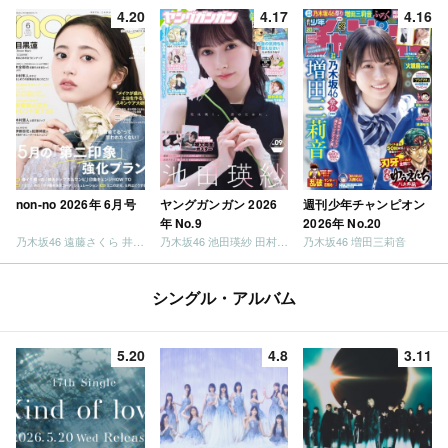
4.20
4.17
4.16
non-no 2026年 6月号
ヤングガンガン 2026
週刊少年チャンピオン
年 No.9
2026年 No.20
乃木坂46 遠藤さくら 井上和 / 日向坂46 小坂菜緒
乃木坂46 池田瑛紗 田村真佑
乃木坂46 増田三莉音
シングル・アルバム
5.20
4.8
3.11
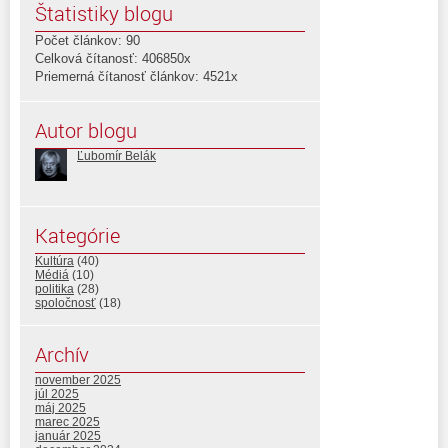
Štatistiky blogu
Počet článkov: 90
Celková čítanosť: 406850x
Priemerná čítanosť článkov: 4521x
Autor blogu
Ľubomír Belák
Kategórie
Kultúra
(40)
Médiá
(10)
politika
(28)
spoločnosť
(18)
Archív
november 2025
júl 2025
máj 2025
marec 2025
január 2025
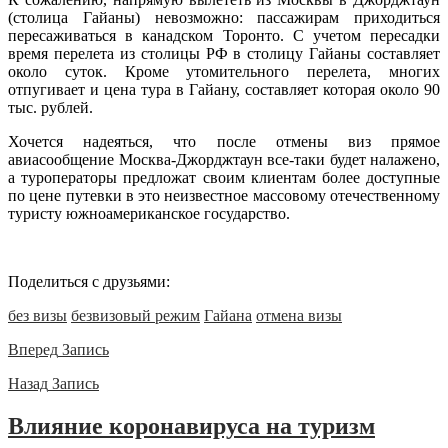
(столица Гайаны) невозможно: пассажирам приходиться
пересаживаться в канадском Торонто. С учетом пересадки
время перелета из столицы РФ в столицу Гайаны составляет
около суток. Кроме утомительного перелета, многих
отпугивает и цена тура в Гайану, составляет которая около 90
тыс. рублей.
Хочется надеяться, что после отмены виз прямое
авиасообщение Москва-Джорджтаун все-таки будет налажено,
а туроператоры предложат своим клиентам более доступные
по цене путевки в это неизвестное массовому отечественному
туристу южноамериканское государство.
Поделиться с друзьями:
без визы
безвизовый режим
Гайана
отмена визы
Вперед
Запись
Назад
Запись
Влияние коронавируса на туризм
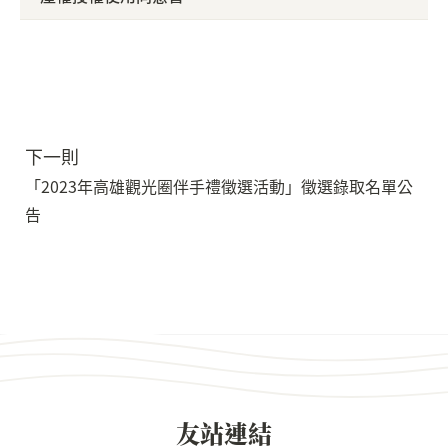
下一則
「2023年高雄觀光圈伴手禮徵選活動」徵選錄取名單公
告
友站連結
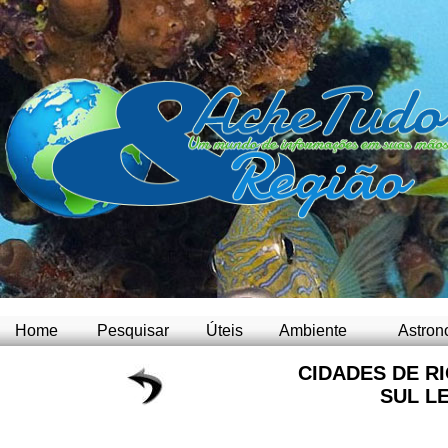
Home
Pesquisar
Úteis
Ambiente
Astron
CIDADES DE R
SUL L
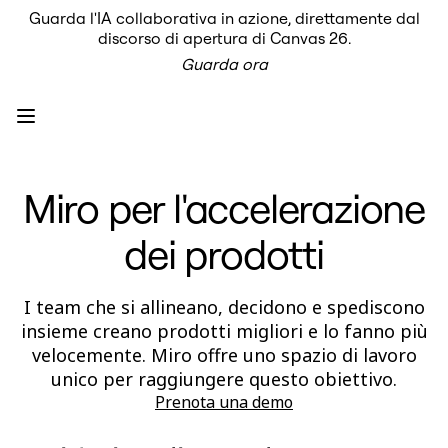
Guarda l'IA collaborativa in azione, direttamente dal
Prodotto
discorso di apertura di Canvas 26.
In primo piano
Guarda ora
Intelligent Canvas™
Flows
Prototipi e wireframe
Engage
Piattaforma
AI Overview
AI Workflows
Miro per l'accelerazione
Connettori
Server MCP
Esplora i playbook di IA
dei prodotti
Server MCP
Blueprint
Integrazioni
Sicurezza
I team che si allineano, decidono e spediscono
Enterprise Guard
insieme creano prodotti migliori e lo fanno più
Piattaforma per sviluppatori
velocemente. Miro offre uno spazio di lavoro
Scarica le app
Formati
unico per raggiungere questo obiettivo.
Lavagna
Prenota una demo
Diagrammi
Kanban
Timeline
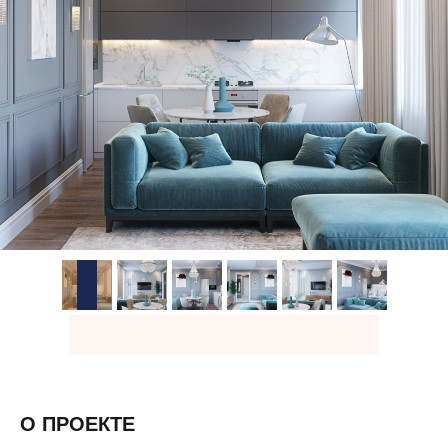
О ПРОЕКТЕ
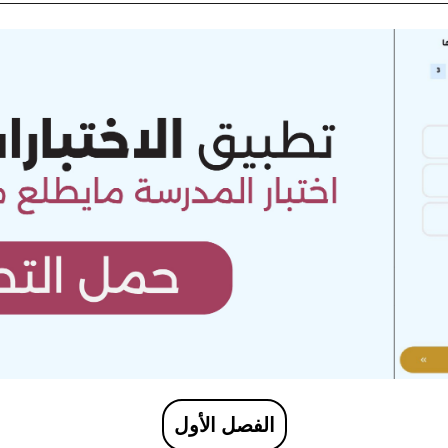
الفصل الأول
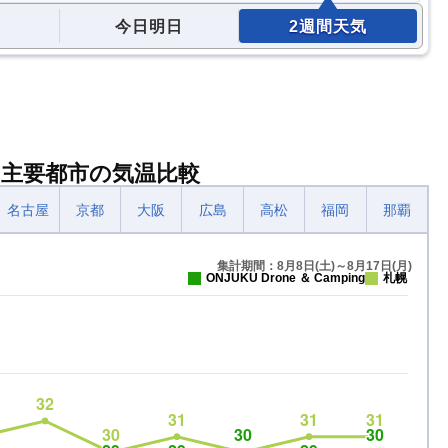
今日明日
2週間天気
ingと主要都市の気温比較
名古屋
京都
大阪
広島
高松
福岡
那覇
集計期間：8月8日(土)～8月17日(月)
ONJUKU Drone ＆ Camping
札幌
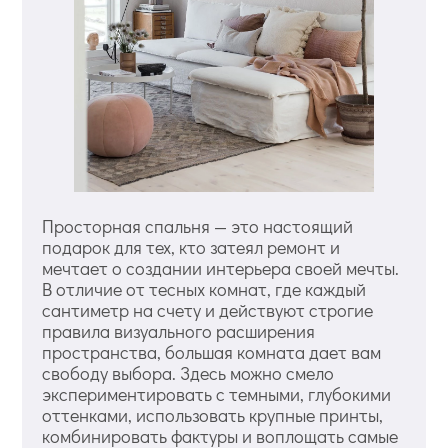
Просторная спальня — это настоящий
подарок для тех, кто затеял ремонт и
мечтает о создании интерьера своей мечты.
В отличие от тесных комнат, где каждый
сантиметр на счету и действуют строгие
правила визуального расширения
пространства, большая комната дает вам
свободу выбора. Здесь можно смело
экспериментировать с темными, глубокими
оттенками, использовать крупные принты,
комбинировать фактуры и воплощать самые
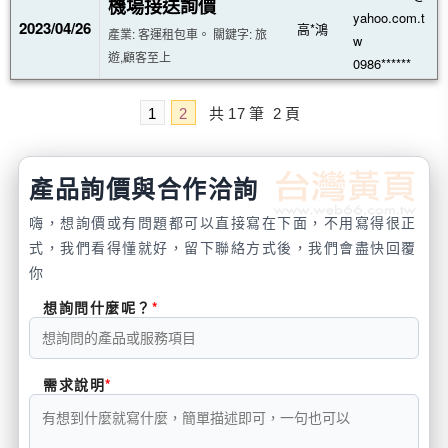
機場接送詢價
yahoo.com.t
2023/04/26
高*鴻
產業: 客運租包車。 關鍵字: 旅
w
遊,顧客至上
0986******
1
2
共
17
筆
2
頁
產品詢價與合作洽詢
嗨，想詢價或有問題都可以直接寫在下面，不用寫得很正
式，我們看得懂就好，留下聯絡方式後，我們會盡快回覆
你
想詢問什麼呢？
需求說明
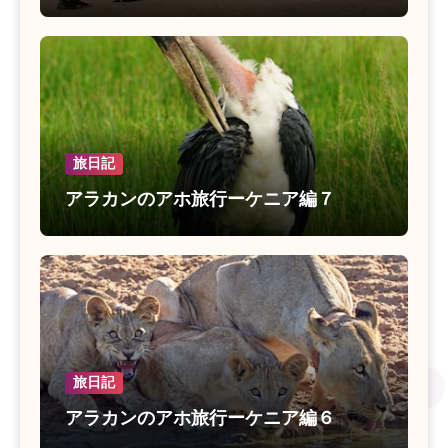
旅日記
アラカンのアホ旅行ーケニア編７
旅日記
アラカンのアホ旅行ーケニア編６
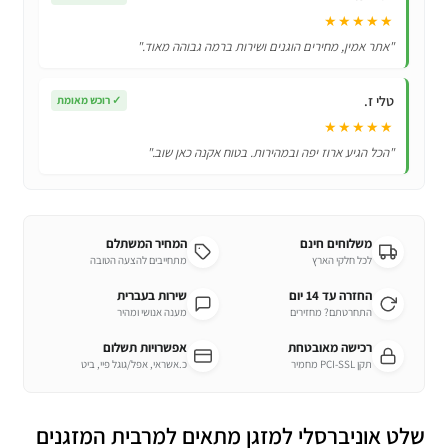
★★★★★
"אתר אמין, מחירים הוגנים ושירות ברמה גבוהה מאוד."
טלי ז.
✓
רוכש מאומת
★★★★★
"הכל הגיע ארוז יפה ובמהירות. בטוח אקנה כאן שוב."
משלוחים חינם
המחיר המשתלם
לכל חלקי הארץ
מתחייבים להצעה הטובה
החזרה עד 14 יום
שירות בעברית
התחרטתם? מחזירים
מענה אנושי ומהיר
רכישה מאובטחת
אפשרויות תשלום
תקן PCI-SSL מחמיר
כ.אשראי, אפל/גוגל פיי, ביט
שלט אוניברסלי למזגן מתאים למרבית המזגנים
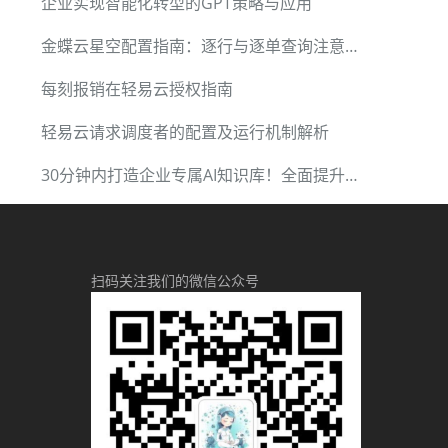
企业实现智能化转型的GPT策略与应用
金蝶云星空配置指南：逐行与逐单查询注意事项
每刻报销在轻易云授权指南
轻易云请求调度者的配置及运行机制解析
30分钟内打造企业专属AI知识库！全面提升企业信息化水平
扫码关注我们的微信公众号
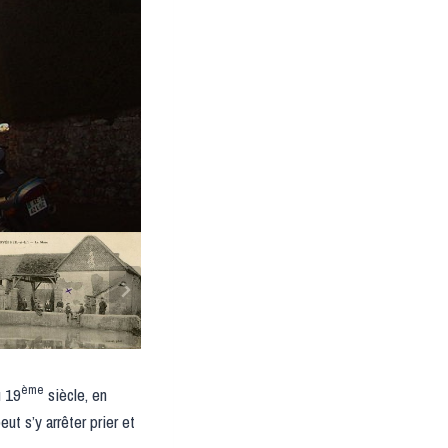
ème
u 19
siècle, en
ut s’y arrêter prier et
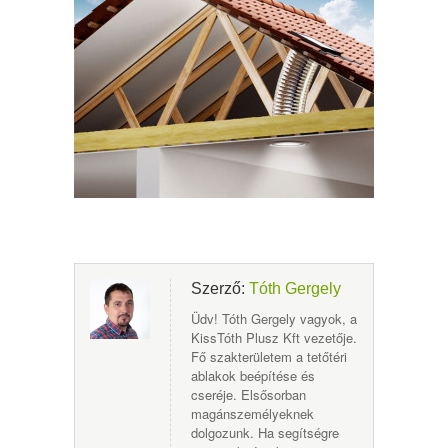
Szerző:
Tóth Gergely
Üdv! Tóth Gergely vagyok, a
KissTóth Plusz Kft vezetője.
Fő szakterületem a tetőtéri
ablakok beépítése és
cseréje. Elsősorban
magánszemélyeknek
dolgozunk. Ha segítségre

● ● ●

**Exercise details**: What lines above contain the word "článkov"? Please copy each one.

**Exercise solution**:
Počet článkov: 90
Priemerná čítanosť článkov: 4521x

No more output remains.